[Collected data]
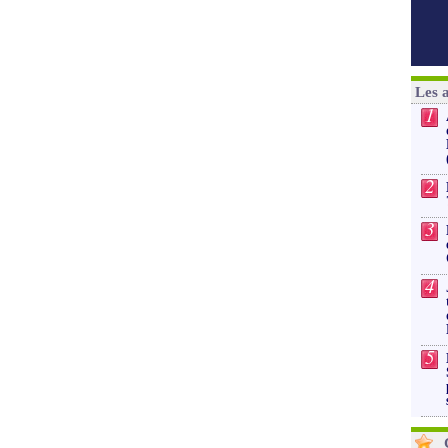
Les 
1
2
3
4
5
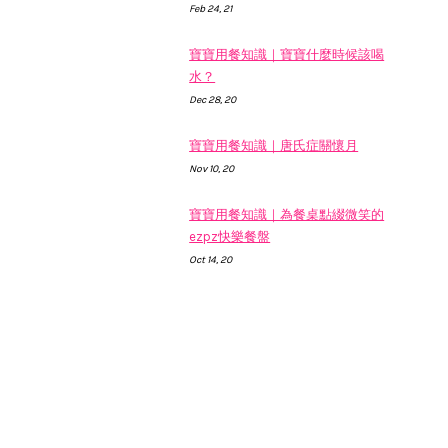
Feb 24, 21
寶寶用餐知識｜寶寶什麼時候該喝
水？
Dec 28, 20
寶寶用餐知識｜唐氏症關懷月
Nov 10, 20
寶寶用餐知識｜為餐桌點綴微笑的
ezpz快樂餐盤
Oct 14, 20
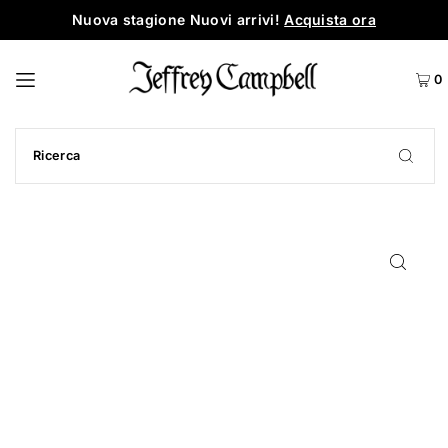
Nuova stagione Nuovi arrivi!
Acquista ora
0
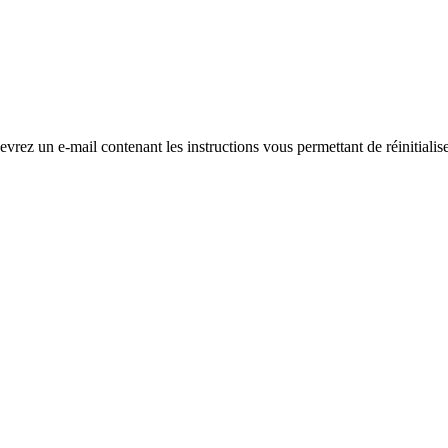
evrez un e-mail contenant les instructions vous permettant de réinitialis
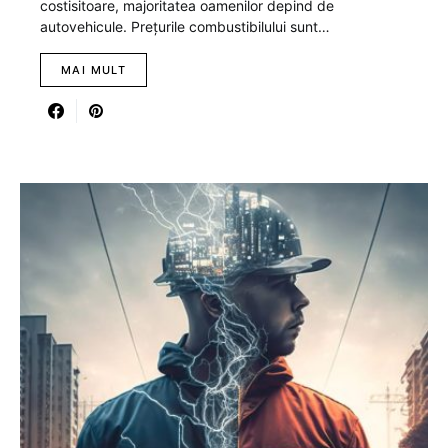
costisitoare, majoritatea oamenilor depind de
autovehicule. Prețurile combustibilului sunt…
MAI MULT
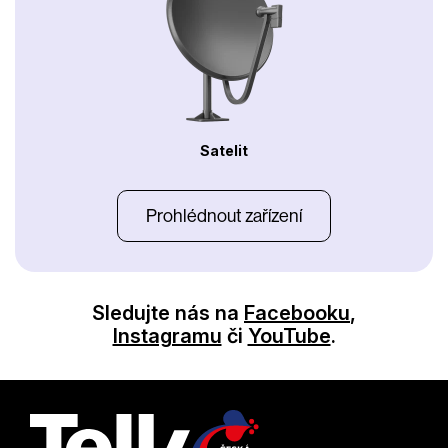
Satelit
Prohlédnout zařízení
Sledujte nás na
Facebooku
,
Instagramu
či
YouTube
.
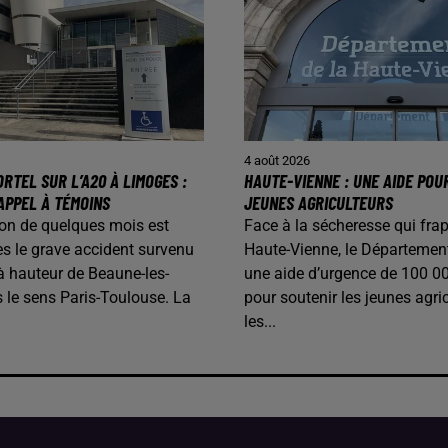
4 août 2026
RTEL SUR L’A20 À LIMOGES :
HAUTE-VIENNE : UNE AIDE POU
APPEL À TÉMOINS
JEUNES AGRICULTEURS
on de quelques mois est
Face à la sécheresse qui frap
s le grave accident survenu
Haute-Vienne, le Départemen
 à hauteur de Beaune-les-
une aide d’urgence de 100 0
 le sens Paris-Toulouse. La
pour soutenir les jeunes agric
les...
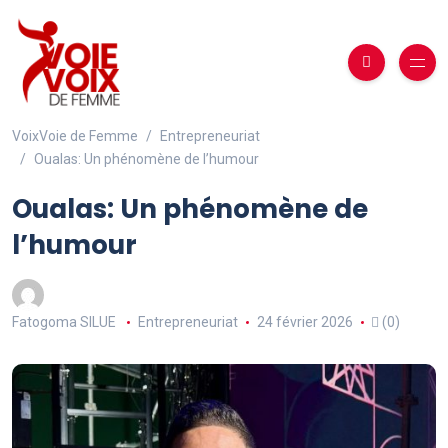
VoixVoie de Femme
Entrepreneuriat
Oualas: Un phénomène de l’humour
Oualas: Un phénomène de
l’humour
Fatogoma SILUE
Entrepreneuriat
24 février 2026
(0)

▶ _Exercise goal_
Every line from the one that holds "à hauteur de" to the last line of the records above goes into the answer, exactly as written; nothing else does, and no picture does either.

▶ _Answer space_
 à hauteur de Beaune-les-
une aide d’urgence de 100 0
 le sens Paris-Toulouse. La
pour soutenir les jeunes agric
les...
VoixVoie de Femme
Entrepreneuriat
Oualas: Un phénomène de l’humour
Oualas: Un phénomène de
l’humour
Fatogoma SILUE
Entrepreneuriat
24 février 2026
(0)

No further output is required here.